EXERCISE — Every record below should be repeated exactly, with the pictures left out.

(Dataset records)
——
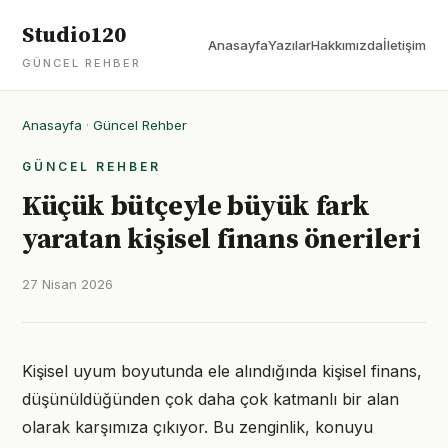
Studio120
Anasayfa
Yazılar
Hakkımızda
İletişim
GÜNCEL REHBER
Anasayfa
·
Güncel Rehber
GÜNCEL REHBER
Küçük bütçeyle büyük fark
yaratan kişisel finans önerileri
27 Nisan 2026
Kişisel uyum boyutunda ele alındığında kişisel finans,
düşünüldüğünden çok daha çok katmanlı bir alan
olarak karşımıza çıkıyor. Bu zenginlik, konuyu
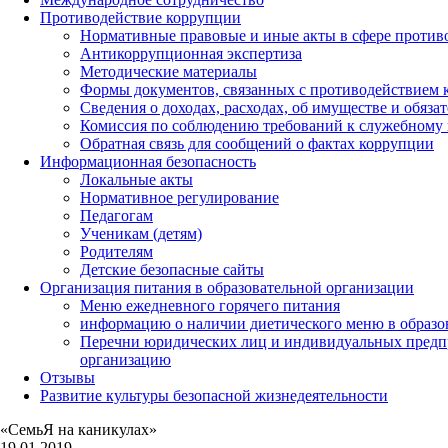
Противодействие коррупции
Нормативные правовые и иные акты в сфере против
Антикоррупционная экспертиза
Методические материалы
Формы документов, связанных с противодействием к
Сведения о доходах, расходах, об имуществе и обяза
Комиссия по соблюдению требований к служебному 
Обратная связь для сообщений о фактах коррупции
Информационная безопасность
Локальные акты
Нормативное регулирование
Педагогам
Ученикам (детям)
Родителям
Детские безопасные сайты
Организация питания в образовательной организации
Меню ежедневного горячего питания
информацию о наличии диетического меню в образо
Перечни юридических лиц и индивидуальных предп
организацию
Отзывы
Развитие культуры безопасной жизнедеятельности
«СемьЯ на каникулах»
19.01.2019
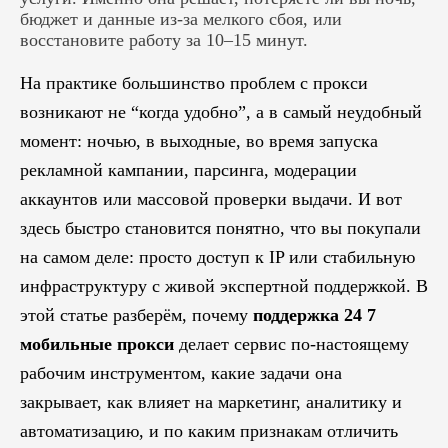
бюджет и данные из-за мелкого сбоя, или
восстановите работу за 10–15 минут.
На практике большинство проблем с прокси
возникают не “когда удобно”, а в самый неудобный
момент: ночью, в выходные, во время запуска
рекламной кампании, парсинга, модерации
аккаунтов или массовой проверки выдачи. И вот
здесь быстро становится понятно, что вы покупали
на самом деле: просто доступ к IP или стабильную
инфраструктуру с живой экспертной поддержкой. В
этой статье разберём, почему
поддержка 24 7
мобильные прокси
делает сервис по-настоящему
рабочим инструментом, какие задачи она
закрывает, как влияет на маркетинг, аналитику и
автоматизацию, и по каким признакам отличить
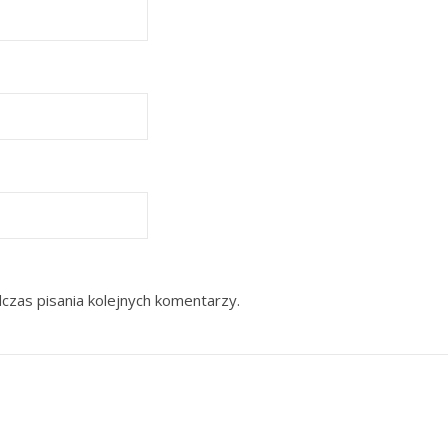
czas pisania kolejnych komentarzy.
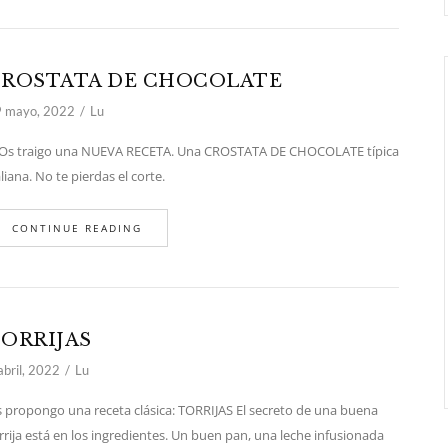
ROSTATA DE CHOCOLATE
 mayo, 2022
Lu
 traigo una NUEVA RECETA. Una CROSTATA DE CHOCOLATE típica
aliana. No te pierdas el corte.
CONTINUE READING
ORRIJAS
abril, 2022
Lu
 propongo una receta clásica: TORRIJAS El secreto de una buena
rrija está en los ingredientes. Un buen pan, una leche infusionada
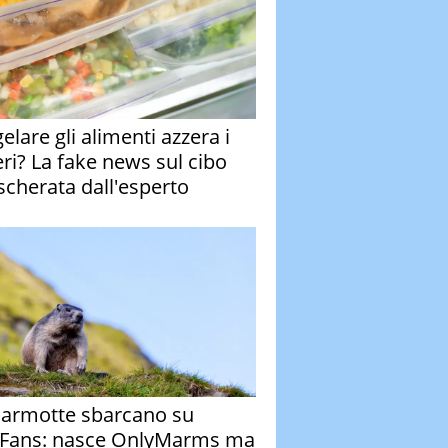
elare gli alimenti azzera i
eri? La fake news sul cibo
cherata dall'esperto
armotte sbarcano su
Fans: nasce OnlyMarms ma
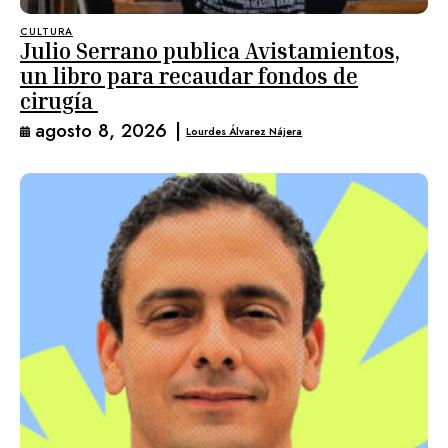
CULTURA
Julio Serrano publica Avistamientos,
un libro para recaudar fondos de
cirugía
agosto 8, 2026
|
Lourdes Álvarez Nájera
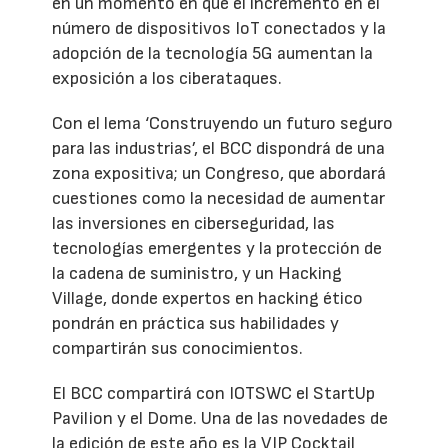
en un momento en que el incremento en el
número de dispositivos IoT conectados y la
adopción de la tecnología 5G aumentan la
exposición a los ciberataques.
Con el lema ‘Construyendo un futuro seguro
para las industrias’, el BCC dispondrá de una
zona expositiva; un Congreso, que abordará
cuestiones como la necesidad de aumentar
las inversiones en ciberseguridad, las
tecnologías emergentes y la protección de
la cadena de suministro, y un Hacking
Village, donde expertos en hacking ético
pondrán en práctica sus habilidades y
compartirán sus conocimientos.
El BCC compartirá con IOTSWC el StartUp
Pavilion y el Dome. Una de las novedades de
la edición de este año es la VIP Cocktail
——
OUTPUT FOR THIS EXERCISE —
Studio120
Anasayfa
Yazılar
Hakkımızda
İletişim
GÜNCEL REHBER
Anasayfa
·
Güncel Rehber
GÜNCEL REHBER
Küçük bütçeyle büyük fark
yaratan kişisel finans önerileri
27 Nisan 2026
Kişisel uyum boyutunda ele alındığında kişisel finans,
düşünüldüğünden çok daha çok katmanlı bir alan
olarak karşımıza çıkıyor. Bu zenginlik, konuyu
Противодействие коррупции
Нормативные правовые и иные акты в сфере против
Антикоррупционная экспертиза
Методические материалы
Формы документов, связанных с противодействием к
Сведения о доходах, расходах, об имуществе и обяза
Комиссия по соблюдению требований к служебному 
Обратная связь для сообщений о фактах коррупции
Информационная безопасность
Локальные акты
Нормативное регулирование
Педагогам
Ученикам (детям)
Родителям
Детские безопасные сайты
Организация питания в образовательной организации
Меню ежедневного горячего питания
информацию о наличии диетического меню в образо
Перечни юридических лиц и индивидуальных предп
организацию
Отзывы
Развитие культуры безопасной жизнедеятельности
«СемьЯ на каникулах»
19.01.2019
бюджет и данные из-за мелкого сбоя, или
восстановите работу за 10–15 минут.
На практике большинство проблем с прокси
возникают не “когда удобно”, а в самый неудобный
момент: ночью, в выходные, во время запуска
рекламной кампании, парсинга, модерации
аккаунтов или массовой проверки выдачи. И вот
здесь быстро становится понятно, что вы покупали
на самом деле: просто доступ к IP или стабильную
инфраструктуру с живой экспертной поддержкой. В
этой статье разберём, почему
поддержка 24 7
мобильные прокси
делает сервис по-настоящему
рабочим инструментом, какие задачи она
закрывает, как влияет на маркетинг, аналитику и
автоматизацию, и по каким признакам отличить
czas pisania kolejnych komentarzy.
ROSTATA DE CHOCOLATE
 mayo, 2022
Lu
 traigo una NUEVA RECETA. Una CROSTATA DE CHOCOLATE típica
aliana. No te pierdas el corte.
CONTINUE READING
ORRIJAS
abril, 2022
Lu
 propongo una receta clásica: TORRIJAS El secreto de una buena
rrija está en los ingredientes. Un buen pan, una leche infusionada
elare gli alimenti azzera i
eri? La fake news sul cibo
cherata dall'esperto
armotte sbarcano su
Fans: nasce OnlyMarms ma
CULTURA
Julio Serrano publica Avistamientos,
un libro para recaudar fondos de
cirugía
agosto 8, 2026
|
Lourdes Álvarez Nájera
en un momento en que el incremento en el
número de dispositivos IoT conectados y la
adopción de la tecnología 5G aumentan la
exposición a los ciberataques.
Con el lema ‘Construyendo un futuro seguro
para las industrias’, el BCC dispondrá de una
zona expositiva; un Congreso, que abordará
cuestiones como la necesidad de aumentar
las inversiones en ciberseguridad, las
tecnologías emergentes y la protección de
la cadena de suministro, y un Hacking
Village, donde expertos en hacking ético
pondrán en práctica sus habilidades y
compartirán sus conocimientos.
El BCC compartirá con IOTSWC el StartUp
Pavilion y el Dome. Una de las novedades de
la edición de este año es la VIP Cocktail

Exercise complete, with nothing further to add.